Work order:
Your answer must be the full set of records, copied exactly, with no pictures in it.

===== Data =====

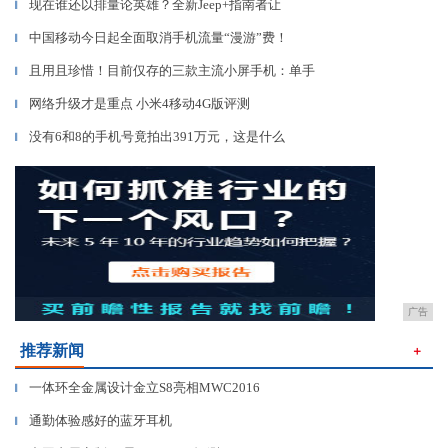
现在谁还以排量论英雄？全新Jeep+指南者让
▎
中国移动今日起全面取消手机流量“漫游”费！
▎
且用且珍惜！目前仅存的三款主流小屏手机：单手
▎
网络升级才是重点 小米4移动4G版评测
▎
没有6和8的手机号竟拍出391万元，这是什么
▎
广告
推荐新闻
＋
一体环全金属设计金立S8亮相MWC2016
▎
通勤体验感好的蓝牙耳机
▎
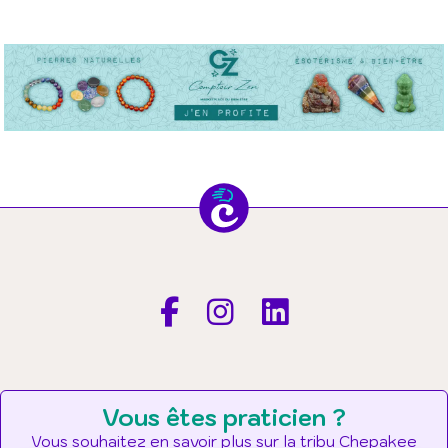
Vous êtes praticien ?
Vous souhaitez en savoir plus sur la tribu Chepakee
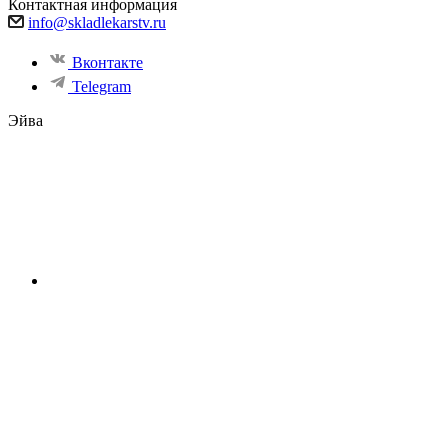
Контактная информация
info@skladlekarstv.ru
Вконтакте
Telegram
Эйва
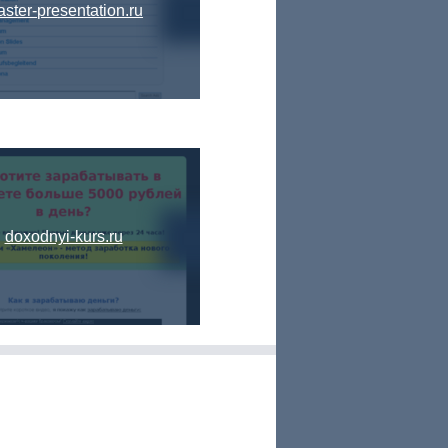
ster-presentation.ru
doxodnyi-kurs.ru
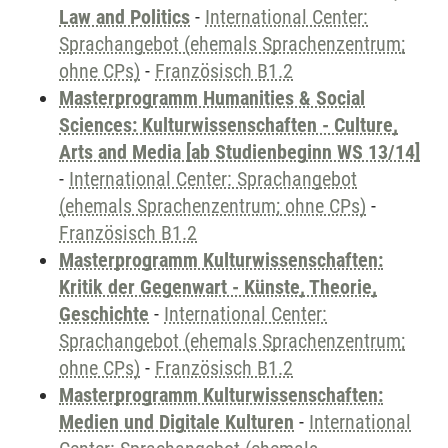
Law and Politics
-
International Center:
Sprachangebot (ehemals Sprachenzentrum;
ohne CPs)
-
Französisch B1.2
Masterprogramm Humanities & Social
Sciences: Kulturwissenschaften - Culture,
Arts and Media [ab Studienbeginn WS 13/14]
-
International Center: Sprachangebot
(ehemals Sprachenzentrum; ohne CPs)
-
Französisch B1.2
Masterprogramm Kulturwissenschaften:
Kritik der Gegenwart - Künste, Theorie,
Geschichte
-
International Center:
Sprachangebot (ehemals Sprachenzentrum;
ohne CPs)
-
Französisch B1.2
Masterprogramm Kulturwissenschaften:
Medien und Digitale Kulturen
-
International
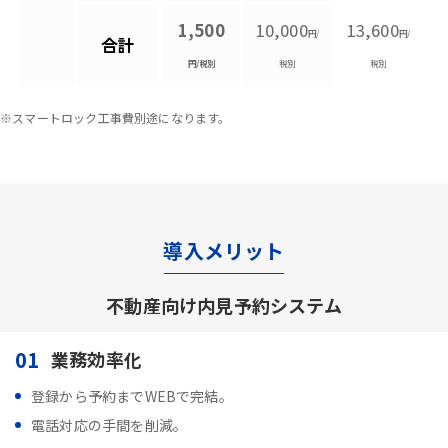
1,500
10,000
13,600
円/
円/
合計
円/税別
税別
税別
※スマートロック工事費別途になります。
導入メリット
不動産向け内見予約システム
01
業務効率化
登録から予約までWEBで完結。
電話対応の手間を削減。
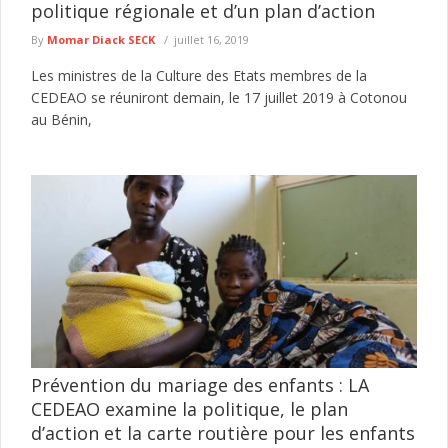
politique régionale et d’un plan d’action
By
Momar Diack SECK
juillet 16, 2019
Les ministres de la Culture des Etats membres de la
CEDEAO se réuniront demain, le 17 juillet 2019 à Cotonou
au Bénin,
Prévention du mariage des enfants : LA
CEDEAO examine la politique, le plan
d’action et la carte routière pour les enfants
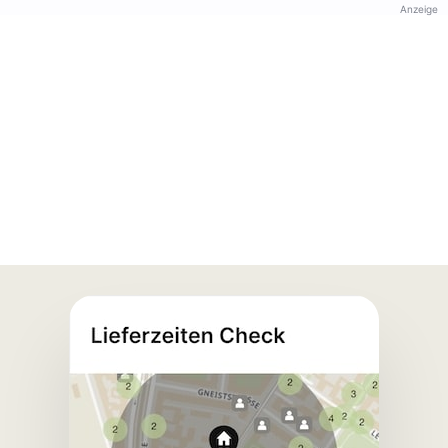
Anzeige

=====

Output for this exercise:
现在谁还以排量论英雄？全新Jeep+指南者让
▎
中国移动今日起全面取消手机流量“漫游”费！
▎
且用且珍惜！目前仅存的三款主流小屏手机：单手
▎
网络升级才是重点 小米4移动4G版评测
▎
没有6和8的手机号竟拍出391万元，这是什么
▎
广告
推荐新闻
＋
一体环全金属设计金立S8亮相MWC2016
▎
通勤体验感好的蓝牙耳机
▎
Vous êtes praticien ?
Vous souhaitez en savoir plus sur la tribu Chepakee
Контактная информация
info@skladlekarstv.ru
Вконтакте
Telegram
Эйва
ster-presentation.ru
doxodnyi-kurs.ru
Law and Politics
-
International Center:
Sprachangebot (ehemals Sprachenzentrum;
ohne CPs)
-
Französisch B1.2
Masterprogramm Humanities & Social
Sciences: Kulturwissenschaften - Culture,
Arts and Media [ab Studienbeginn WS 13/14]
-
International Center: Sprachangebot
(ehemals Sprachenzentrum; ohne CPs)
-
Französisch B1.2
Masterprogramm Kulturwissenschaften:
Kritik der Gegenwart - Künste, Theorie,
Geschichte
-
International Center:
Sprachangebot (ehemals Sprachenzentrum;
ohne CPs)
-
Französisch B1.2
Masterprogramm Kulturwissenschaften:
Medien und Digitale Kulturen
-
International
1,500
10,000
13,600
円/
円/
合計
円/税別
税別
税別
※スマートロック工事費別途になります。
導入メリット
不動産向け内見予約システム
01
業務効率化
登録から予約までWEBで完結。
電話対応の手間を削減。
politique régionale et d’un plan d’action
By
Momar Diack SECK
juillet 16, 2019
Les ministres de la Culture des Etats membres de la
CEDEAO se réuniront demain, le 17 juillet 2019 à Cotonou
au Bénin,
Prévention du mariage des enfants : LA
CEDEAO examine la politique, le plan
d’action et la carte routière pour les enfants
Anzeige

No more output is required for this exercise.